*** PROVIDED INFORMATION Section Begins ***

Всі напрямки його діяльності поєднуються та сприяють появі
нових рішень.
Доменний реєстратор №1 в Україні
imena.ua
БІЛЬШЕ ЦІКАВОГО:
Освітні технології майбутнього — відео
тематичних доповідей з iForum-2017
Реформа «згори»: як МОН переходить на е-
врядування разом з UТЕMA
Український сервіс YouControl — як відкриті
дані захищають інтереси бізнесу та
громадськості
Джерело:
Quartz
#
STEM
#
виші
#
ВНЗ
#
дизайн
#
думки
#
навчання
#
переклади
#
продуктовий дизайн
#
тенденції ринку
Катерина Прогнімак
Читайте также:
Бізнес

*** PROVIDED INFORMATION Section Ends ***
*** PROVIDED INFORMATION Section Begins ***

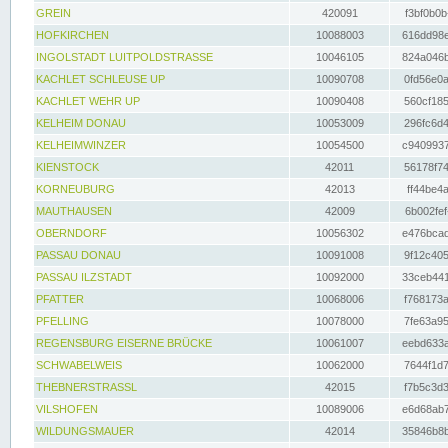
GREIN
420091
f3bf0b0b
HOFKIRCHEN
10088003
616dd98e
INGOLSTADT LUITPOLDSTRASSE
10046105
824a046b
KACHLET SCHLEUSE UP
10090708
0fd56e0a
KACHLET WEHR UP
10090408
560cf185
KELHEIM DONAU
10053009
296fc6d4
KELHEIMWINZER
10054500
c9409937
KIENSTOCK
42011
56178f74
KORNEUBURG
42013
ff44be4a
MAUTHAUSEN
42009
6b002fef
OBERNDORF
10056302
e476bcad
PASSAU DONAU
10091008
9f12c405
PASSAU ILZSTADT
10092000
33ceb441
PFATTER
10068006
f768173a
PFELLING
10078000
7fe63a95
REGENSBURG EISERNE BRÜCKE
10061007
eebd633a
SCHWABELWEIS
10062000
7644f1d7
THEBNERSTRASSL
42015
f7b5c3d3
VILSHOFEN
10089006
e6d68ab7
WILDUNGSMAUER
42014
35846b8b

*** PROVIDED INFORMATION Section Ends ***
*** PROVIDED INFORMATION Section Begins ***

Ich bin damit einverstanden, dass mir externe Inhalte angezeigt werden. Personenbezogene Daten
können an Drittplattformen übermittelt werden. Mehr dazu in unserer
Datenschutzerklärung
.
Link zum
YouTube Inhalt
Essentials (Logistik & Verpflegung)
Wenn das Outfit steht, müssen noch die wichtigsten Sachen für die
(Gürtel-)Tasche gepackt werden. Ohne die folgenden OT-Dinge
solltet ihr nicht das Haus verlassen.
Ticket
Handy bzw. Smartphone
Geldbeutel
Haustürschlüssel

*** PROVIDED INFORMATION Section Ends ***

● ACTION ITEM
Go through the data and show each line that holds "werden".

● REPLY
Ich bin damit einverstanden, dass mir externe Inhalte angezeigt werden. Personenbezogene Daten
können an Drittplattformen übermittelt werden. Mehr dazu in unserer
(Gürtel-)Tasche gepackt werden. Ohne die folgenden OT-Dinge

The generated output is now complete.